Pre-push example for merging item data and metadata

If you want to index items whose metadata and data are stored in different locations, the best practice is to create a pre-push extension. This extension then applies to every item crawled, merging its data and metadata before the item is pushed into the cloud.

For example, you may be using a Database source, where the database contains item metadata, including a link to the file containing the item data.

To follow the link to an item, extract the data of the item, and then add that data in the item body, you would use a pre-push extension such as the following:

import base64
import datetime
import os.path
import subprocess
import zlib

# Prepush logs will be sent as "prepushlog" metadata
log = []

def do_extension(body):
    global log
    log = ['BEGIN %s' %(datetime.datetime.now().time())]

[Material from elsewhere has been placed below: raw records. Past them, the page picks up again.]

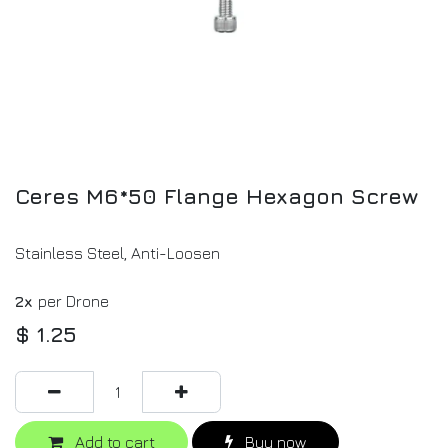
Ceres M6*50 Flange Hexagon Screw
Stainless Steel, Anti-Loosen
2x
per Drone
$
1.25
Add to cart
Buy now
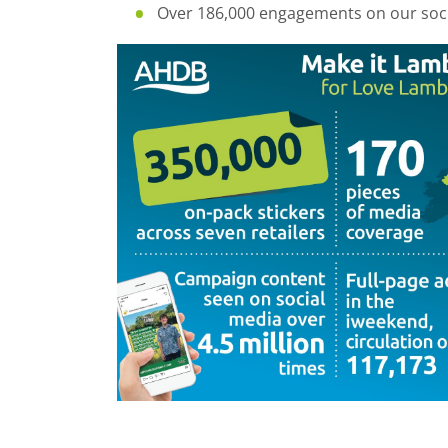
Over 186,000 engagements on our soci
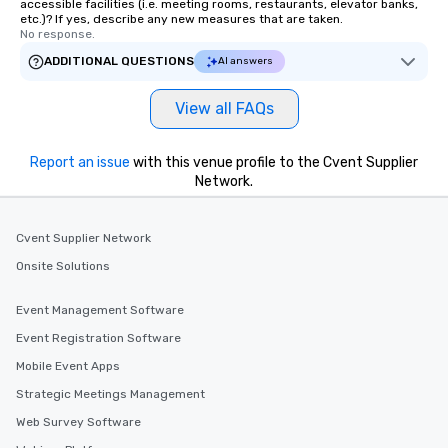
accessible facilities (i.e. meeting rooms, restaurants, elevator banks,
etc.)? If yes, describe any new measures that are taken.
No response.
ADDITIONAL QUESTIONS
AI answers
View all FAQs
Report an issue
with this venue profile to the Cvent Supplier
Network.
Cvent Supplier Network
Onsite Solutions
Event Management Software
Event Registration Software
Mobile Event Apps
Strategic Meetings Management
Web Survey Software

    full_path = 'C:/Data/sample.pdf'

    if os.path.isfile(full_path):
        # Open and read the file as a binary (`rb`)
        with open(full_path,'rb') as f:
            file_data = f.read()
            if len(file_data) > 0:
                # Compress and encode the file using `zlib` and `base64` modules
                body['CompressionType'] = 'ZLIB'
                body['CompressedBinaryData'] = base64.b64encode(zlib.compress(file_data)).decode()
                #log.append('file_data: ' + base64.b64encode(zlib.compress(file_data)).decode())
                body['prepushflag'] = 'true'
            else:
                log.append('file_data is empty for document: %s' % full_path)
    else:
        log.append('file not found: %s' % full_path)

    body['prepushlog']=';'.join(log)
    return body